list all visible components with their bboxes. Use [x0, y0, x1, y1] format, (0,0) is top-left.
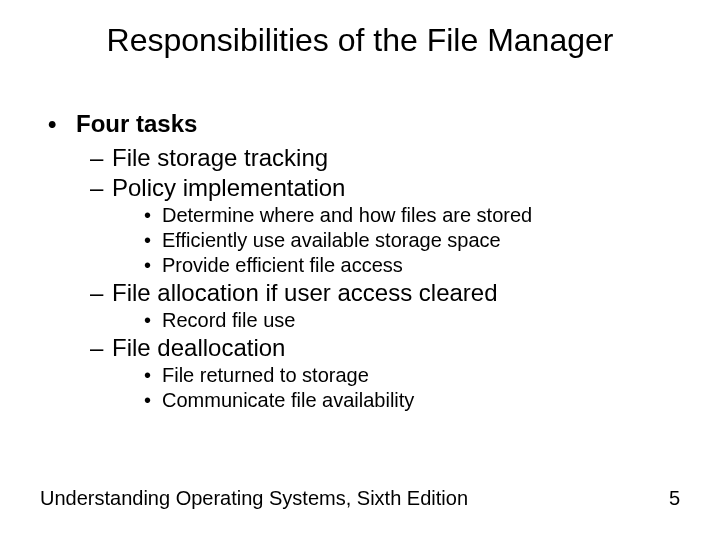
bullet-text: Communicate file availability: [162, 389, 414, 411]
bullet-text: Efficiently use available storage space: [162, 229, 501, 251]
page-number: 5: [669, 487, 680, 510]
bullet-text: Provide efficient file access: [162, 254, 403, 276]
bullet-text: File deallocation: [112, 334, 285, 361]
bullet-marker-dash: –: [90, 279, 112, 307]
bullet-text: File storage tracking: [112, 144, 328, 171]
slide-content: •Four tasks –File storage tracking –Poli…: [48, 110, 672, 414]
bullet-marker-dash: –: [90, 174, 112, 202]
bullet-marker-dot: •: [144, 229, 162, 252]
bullet-marker-disc: •: [48, 110, 76, 138]
bullet-text: Determine where and how files are stored: [162, 204, 532, 226]
bullet-level2: –File deallocation: [48, 334, 672, 362]
bullet-marker-dot: •: [144, 364, 162, 387]
bullet-marker-dash: –: [90, 334, 112, 362]
bullet-text: Policy implementation: [112, 174, 345, 201]
bullet-level2: –Policy implementation: [48, 174, 672, 202]
bullet-text: Four tasks: [76, 110, 197, 137]
footer-source: Understanding Operating Systems, Sixth E…: [40, 487, 468, 510]
bullet-level3: •Determine where and how files are store…: [48, 204, 672, 227]
bullet-marker-dot: •: [144, 204, 162, 227]
bullet-level2: –File allocation if user access cleared: [48, 279, 672, 307]
bullet-level1: •Four tasks: [48, 110, 672, 138]
slide-title: Responsibilities of the File Manager: [0, 22, 720, 59]
bullet-level3: •Record file use: [48, 309, 672, 332]
bullet-text: File returned to storage: [162, 364, 369, 386]
bullet-level3: •Provide efficient file access: [48, 254, 672, 277]
slide: Responsibilities of the File Manager •Fo…: [0, 0, 720, 540]
bullet-text: Record file use: [162, 309, 295, 331]
bullet-marker-dot: •: [144, 389, 162, 412]
bullet-marker-dash: –: [90, 144, 112, 172]
bullet-level3: •File returned to storage: [48, 364, 672, 387]
bullet-level3: •Communicate file availability: [48, 389, 672, 412]
bullet-level3: •Efficiently use available storage space: [48, 229, 672, 252]
bullet-text: File allocation if user access cleared: [112, 279, 498, 306]
bullet-marker-dot: •: [144, 254, 162, 277]
bullet-marker-dot: •: [144, 309, 162, 332]
bullet-level2: –File storage tracking: [48, 144, 672, 172]
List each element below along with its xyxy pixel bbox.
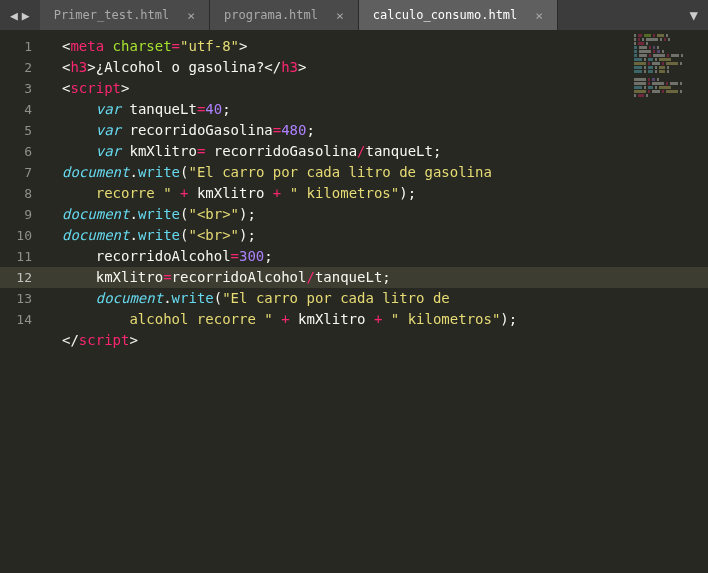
code-line[interactable]: document.write("El carro por cada litro … <box>48 288 708 309</box>
code-line[interactable]: <script> <box>48 78 708 99</box>
code-line[interactable]: recorre " + kmXlitro + " kilometros"); <box>48 183 708 204</box>
line-number: 14 <box>0 309 48 330</box>
tab-overflow-dropdown[interactable]: ▼ <box>680 0 708 30</box>
tab-2[interactable]: calculo_consumo.html× <box>359 0 558 30</box>
code-line[interactable]: </script> <box>48 330 708 351</box>
code-line[interactable]: document.write("<br>"); <box>48 225 708 246</box>
line-number-gutter: 1234567891011121314 <box>0 30 48 573</box>
tab-1[interactable]: programa.html× <box>210 0 359 30</box>
line-number: 2 <box>0 57 48 78</box>
close-icon[interactable]: × <box>187 8 195 23</box>
code-line[interactable]: var tanqueLt=40; <box>48 99 708 120</box>
line-number: 3 <box>0 78 48 99</box>
tabs: Primer_test.html×programa.html×calculo_c… <box>40 0 680 30</box>
line-number: 12 <box>0 267 48 288</box>
line-number: 1 <box>0 36 48 57</box>
nav-arrows: ◀ ▶ <box>0 0 40 30</box>
titlebar: ◀ ▶ Primer_test.html×programa.html×calcu… <box>0 0 708 30</box>
line-number: 7 <box>0 162 48 183</box>
editor[interactable]: 1234567891011121314 <meta charset="utf-8… <box>0 30 708 573</box>
code-line[interactable]: document.write("El carro por cada litro … <box>48 162 708 183</box>
line-number: 13 <box>0 288 48 309</box>
code-area[interactable]: <meta charset="utf-8"><h3>¿Alcohol o gas… <box>48 30 708 573</box>
line-number: 4 <box>0 99 48 120</box>
close-icon[interactable]: × <box>336 8 344 23</box>
code-line[interactable]: recorridoAlcohol=300; <box>48 246 708 267</box>
tab-label: calculo_consumo.html <box>373 8 518 22</box>
tab-label: programa.html <box>224 8 318 22</box>
code-line[interactable]: <meta charset="utf-8"> <box>48 36 708 57</box>
line-number: 6 <box>0 141 48 162</box>
code-line[interactable]: document.write("<br>"); <box>48 204 708 225</box>
line-number: 5 <box>0 120 48 141</box>
line-number: 10 <box>0 225 48 246</box>
code-line[interactable]: var kmXlitro= recorridoGasolina/tanqueLt… <box>48 141 708 162</box>
code-line[interactable]: alcohol recorre " + kmXlitro + " kilomet… <box>48 309 708 330</box>
close-icon[interactable]: × <box>535 8 543 23</box>
line-number: 11 <box>0 246 48 267</box>
code-line[interactable]: kmXlitro=recorridoAlcohol/tanqueLt; <box>48 267 708 288</box>
code-line[interactable]: var recorridoGasolina=480; <box>48 120 708 141</box>
line-number: 8 <box>0 183 48 204</box>
nav-back-icon[interactable]: ◀ <box>8 8 20 23</box>
tab-label: Primer_test.html <box>54 8 170 22</box>
chevron-down-icon: ▼ <box>690 7 698 23</box>
code-line[interactable]: <h3>¿Alcohol o gasolina?</h3> <box>48 57 708 78</box>
line-number: 9 <box>0 204 48 225</box>
nav-forward-icon[interactable]: ▶ <box>20 8 32 23</box>
tab-0[interactable]: Primer_test.html× <box>40 0 210 30</box>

Directions:
Going through the listing above, copy out every line that has the string "deallocation".

Solution for this problem:
bullet-text: File deallocation: [112, 334, 285, 361]
bullet-level2: –File deallocation: [48, 334, 672, 362]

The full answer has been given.